What I’ve Learned from an Ongoing Bout with Stress
It’s no surprise that seasons of life usher in waves of stress in one form or another, and if we’re lucky, the intensity fizzles out before we lose our wits.
I’ve learned recently that keeping it all together has a lot to do with the type of stress we experience and our coping strategies.
Situational stress occurs when life throws a punch that brings short term challenge and change. For example, when we move to a new home or city, a relationship crumbles, or we face loss, there are times of decision making and adjustments that can bog us down until some semblance of normal returns.
Chronic stress, on the other hand, is unrelentless. It’s like a continuous assault against our nervous system that offers no rest. The worst part of ongoing stress often includes a lack of options and/or limited control over situations. Living with financial burdens, emotionally draining relationships, or unsafe living conditions are instances of stressful situations that can last indefinitely.
The last few months of my own life have morphed into an unusual combination of stressors. My typical work -life balance has always been great. I work a bit beyond regular hours sometimes but have the opportunity to explore hobbies and nurture relationships with family and friends.
Then a few months ago, came the unexpected.
Staff changes last summer left me with an enormous workload for this school year.
My supervisor and co-workers asked what they could do to help me through the year if I was indeed the only school psychologist.
That’s when it hit me. I just might be alone.
Thankfully those early plans quickly laid the groundwork for how to not only make it through the year, but to meet the needs of children and families at the level of excellence they deserve. The ideas fell into place. And I got busy. So very busy that I felt extremely needed, as if every minute gave me purpose.
On top of that, support and encouragement came my way, and I soaked it up. Despite all the training, organizing, delegating, and endless paperwork with the job, I felt like I had a whole bunch of people behind me, lifting me up. Which is exactly what happened. My church, friends, and people I barely knew prayed for me.
But like any significant challenge, it all began to wear on me.
A couple of weeks ago, the relentless headaches and physical strain, coupled with endless hours of work beyond the normal day and weekend felt like the wall runners hit toward the second half of the marathon.

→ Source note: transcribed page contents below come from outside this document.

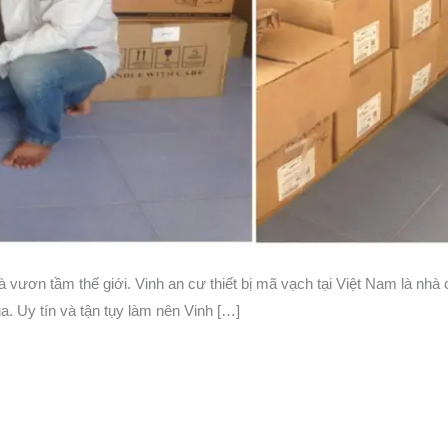
à vươn tầm thế giới. Vinh an cư thiết bị mã vạch tại Việt Nam là nhà 
 Uy tín và tận tụy làm nên Vinh […]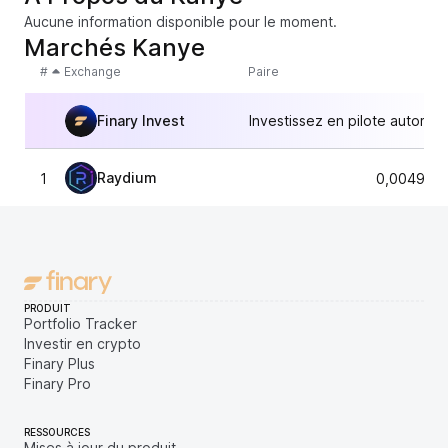
Aucune information disponible pour le moment.
Marchés Kanye
#
Exchange
Paire
Finary Invest
Investissez en pilote automat
Raydium
1
0,0049428
PRODUIT
Portfolio Tracker
Investir en crypto
Finary Plus
Finary Pro
RESSOURCES
Mises à jour du produit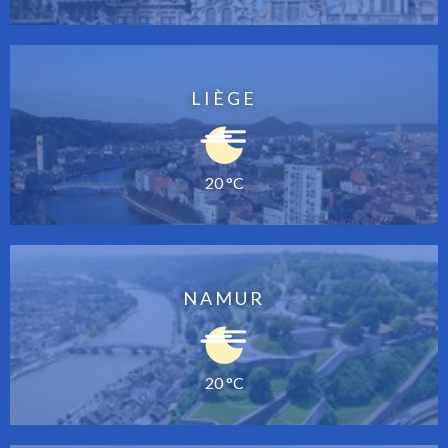
LIÈGE
20 °C
NAMUR
20 °C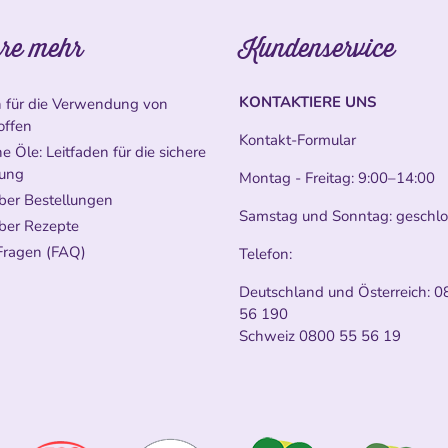
re mehr
Kundenservice
KONTAKTIERE UNS
n für die Verwendung von
offen
Kontakt-Formular
e Öle: Leitfaden für die sichere
ung
Montag - Freitag: 9:00–14:00
ber Bestellungen
Samstag und Sonntag: geschl
ber Rezepte
Fragen (FAQ)
Telefon:
Deutschland und Österreich:
0
56 190
Schweiz
0800 55 56 19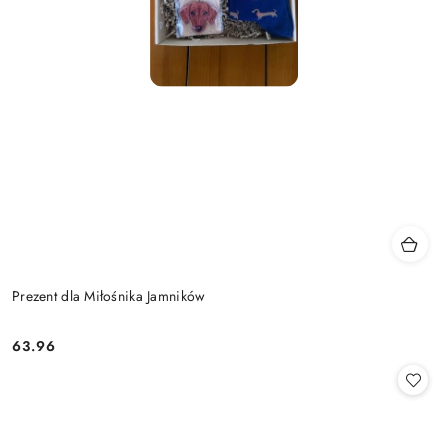
Prezent dla Miłośnika Jamników
63.96
Cena: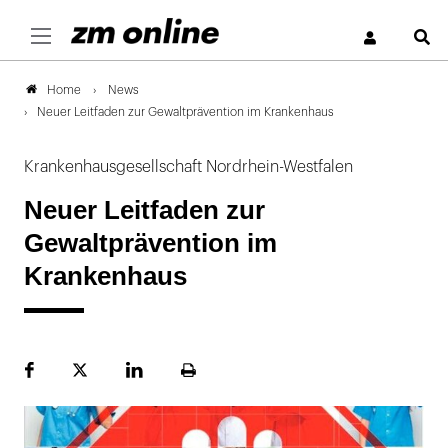
S
News
Home
Neuer Leitfaden zur Gewaltprävention im Krankenhaus
Krankenhausgesellschaft Nordrhein-Westfalen
Neuer Leitfaden zur
Gewaltprävention im
Krankenhaus
Facebook
Plattform
LinekdIn
Seite
X
ausdrucken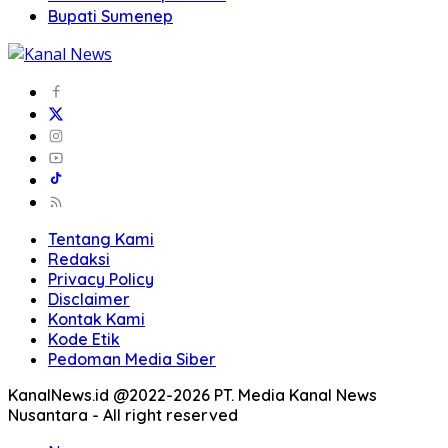
Bupati Sumenep
Tentang Kami
Redaksi
Privacy Policy
Disclaimer
Kontak Kami
Kode Etik
Pedoman Media Siber
KanalNews.id @2022-2026 PT. Media Kanal News
Nusantara - All right reserved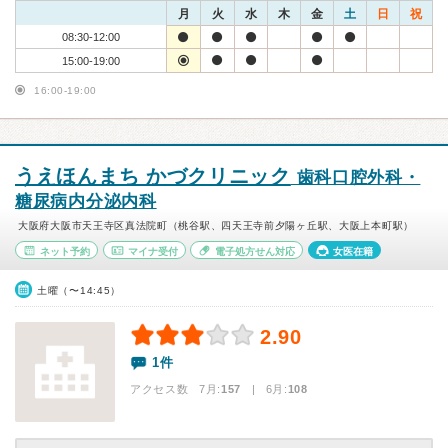
月
火
水
木
金
土
日
祝
08:30-12:00
15:00-19:00
16:00-19:00
うえほんまち かづクリニック
歯科口腔外科・
糖尿病内分泌内科
大阪府大阪市天王寺区真法院町（桃谷駅、四天王寺前夕陽ヶ丘駅、大阪上本町駅）
ネット予約
マイナ受付
電子処方せん対応
女医在籍
土曜（〜14:45）
2.90
1件
アクセス数 7月:
157
| 6月:
108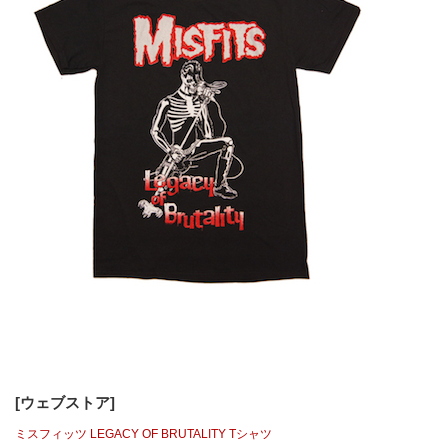
[ウェブストア]
ミスフィッツ LEGACY OF BRUTALITY Tシャツ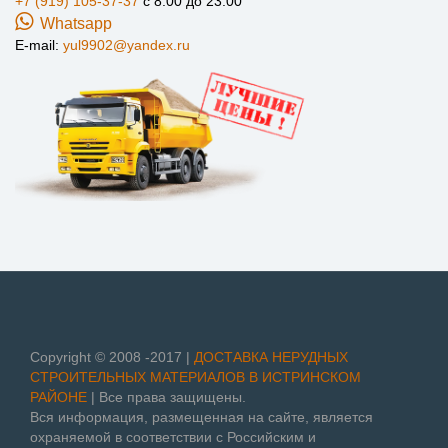
+7 (919) 105-37-37
с 8.00 до 23.00
Whatsapp
E-mail:
yul9902@yandex.ru
Copyright © 2008 -2017 |
ДОСТАВКА НЕРУДНЫХ
СТРОИТЕЛЬНЫХ МАТЕРИАЛОВ В ИСТРИНСКОМ
РАЙОНЕ
| Все права защищены.
Вся информация, размещенная на сайте, является
охраняемой в соответствии с Российским и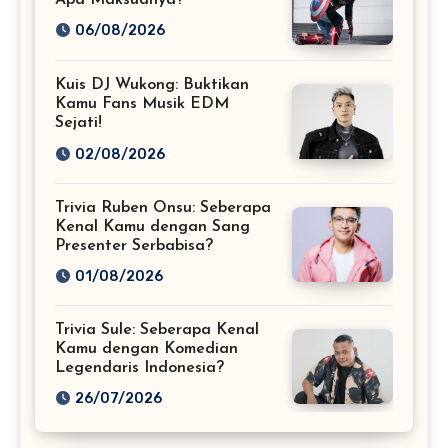
06/08/2026
Kuis DJ Wukong: Buktikan
Kamu Fans Musik EDM
Sejati!
02/08/2026
Trivia Ruben Onsu: Seberapa
Kenal Kamu dengan Sang
Presenter Serbabisa?
01/08/2026
Trivia Sule: Seberapa Kenal
Kamu dengan Komedian
Legendaris Indonesia?
26/07/2026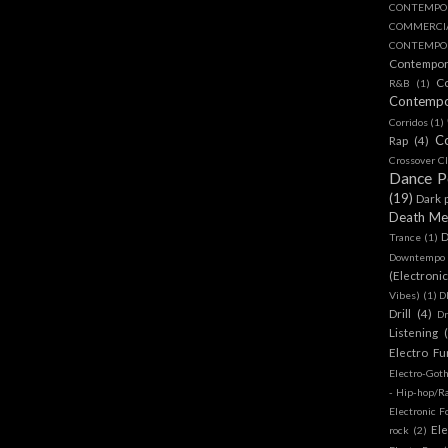
CONTEMPO
COMMERC
CONTEMPOR
Contempo
C
R&B
(1)
Contemp
Corridos
(1)
C
Rap
(4)
Crossover Cl
Dance 
(19)
Dark 
Death Me
D
Trance
(1)
Downtempo
(Electroni
Vibes)
(1)
D
Drill
(4)
D
Listening
Electro Fu
Electro-Got
- Hip-hop/R
Electronic F
Ele
rock
(2)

After thinking it through a bit, I imagine my motivational lapse connected to situational stress that turned into chronic stress.
My situational stress had gone on long enough, and my ability to focus and stay positive momentarily slacked because the end seemed too far away. Months of work without enough mental breaks felt more chronic than a fleeting situation I could wrestle through.
In all honesty, I’m not quite to the finish line in this situation. But the need to dig in and find some guts is powerful and promises to be rewarding. There have been so many wonderful people to meet on this journey and I have grown personally in many ways. I’ve learned to depend on others and allow people to encourage me (even though I thought that was my job), and push through the tough days alongside those with plenty of work on their plate.
I’ve learned that I’m stronger than I thought I was and so many other educators and leaders are working harder than ever these days, hoping their efforts matter. I believe they do matter. I encourage you to apply your best efforts and support others and yourself today.
Some of the strategies that have worked for me to stay the course include:
Reminding myself that I have agency (control) over my decisions – I chose to work here, and I want to keep going.
Breaking my concentration from work when I’m traveling, eating, or waiting.
Releasing some responsibility to others who can and want to help.
Striking up conversations with others and cheering up as many people as possible during the day (lifts my spirits more than theirs).
Keeping my “why” in focus.
Practicing restorative breathing.
Remembering that most things are “not my problem”.
Celebrating each milestone and success.